Republicans believe their unexpected success in Virginia, a state Biden won by 10 percentage points in 2020, provides a playbook.

But will every Democratic candidate be as feeble, utterly worthless and impossible for so many Democrats to support as Terry McAuliffe was? Leave it to the DSCC and DCCC and the answer will be "yes, of course." Gambino wrote that in Virginia "Democrats were caught 'flat-footed' by concerns over critical race theory, a concept that, until recently, few outside of academia had ever heard of. Instead of confronting it... Democrats’ instinct was to deny support and dismiss the charge as a right-wing talking point, neither of which satisfied voters.


Democrats need “an explanation for the rightwing’s origin story of, ‘this is why you’re suffering white man in the post-industrial Midwest,” Shenker-Osorio said. “Unless we can talk about race, about gender, about gender identity, our economic promise isn’t going to land.”
Columnist Will Bunch, writing in the Philadelphia Inquirer, put it another way: “Once again, the Democrats showed up to a culture war gunfight brandishing a 2,000-page piece of legislation.”
While Democrats agree they have a problem, they are at odds over how to fix it.
Some argue that the party has moved too far left on cultural issues, a shift that has alienated non-college educated white voters and, increasingly, working-class Latino and Black Americans. Another cohort believes that instead of trying to recapture the voters who have abandoned the party, Democrats should find a message that appeals to a diversifying electorate.
Proponents of this approach believe Democrats should respond to the right’s attacks by adopting what they call a “race-class narrative,” which Shenker-Osorio helped develop.
The approach explicitly accuses Republicans of using racism or racial dog whistles as a divide-and-conquer tactic to sow distrust, undermine faith in government and protect the wealthy. When applied, the message not only defangs Republican attacks, it motivates and mobilizes voters of all races, its advocates argue.
“Our task is to make the idea of joining together across our differences-- the idea of multiracial solidarity, as a means to collectively get these shared values that we all want-- sexier than the grievance politics that the right is selling,” said Jenifer Fernandez Ancona, the co-founder and chief strategy officer of Way to Win.
In a recently published memo, advocated candidates use the “blows are landing because our agenda and accomplishments remain so far undefined in the minds of voters.”

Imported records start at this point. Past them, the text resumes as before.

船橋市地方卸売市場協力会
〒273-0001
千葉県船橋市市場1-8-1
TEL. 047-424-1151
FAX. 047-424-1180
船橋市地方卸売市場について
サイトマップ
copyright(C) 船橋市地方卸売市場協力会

Among its messaging recommendations, the group urges Democrats to contrast the party’s economic vision with a “Republican party that is beholden to Maga extremism” while doing more to sell their legislative achievements and highlight the steps they’ve taken to combat Covid.

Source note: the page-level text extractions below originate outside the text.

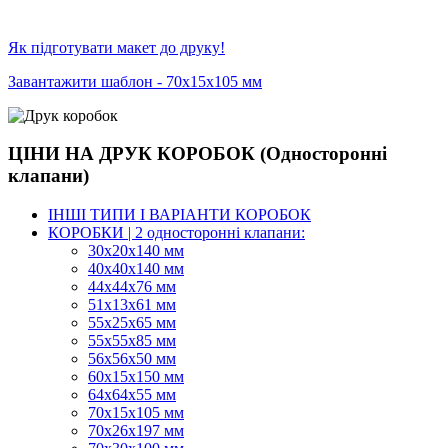
Як підготувати макет до друку!
Завантажити шаблон - 70х15х105 мм
ЦІНИ НА ДРУК КОРОБОК (Односторонні
клапани)
ІНШІ ТИПИ І ВАРІАНТИ КОРОБОК
КОРОБКИ | 2 односторонні клапани:
30x20x140 мм
40x40x140 мм
44х44х76 мм
51x13x61 мм
55х25х65 мм
55х55х85 мм
56х56х50 мм
60х15х150 мм
64х64х55 мм
70х15х105 мм
70х26х197 мм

And, while the DCCC still insists Democratic candidates hide their policy positions, progressive congressional candidates are doing exactly what Way to Win and other groups are urging: show what you want to do for voters. If a candidate won't say they want to pass Medicare for All and a Green New Deal, are they really worth supporting. It just means you're going to get more corrupt careerists like Abigail Spanberger, Josh Gottheimer, Rick Larsen, Scott Peters, Kurt Schrader, Jim Costa... Watch the inexpensive home-made video below that Wisconsin progressive Senate candidate Tom Nelson just yesterday. He's telling the voters what they need to know in order to make a rational decision at the polls-- who he is and what he plans to if they elect him... no beating around the Bush; no confusing guess-work. Tim wants to be sure that Wisconsin voters know he isn't this year's version of Kyrsten Sinema. The DSCC has plenty of that kind of candidate-- from Cheri Beasley, defender of the filibuster and nothing to say Val Demings to Pennsylvania DINO Conor Lamb and a gaggle of self-funding values-free rich people right there in Wisconsin.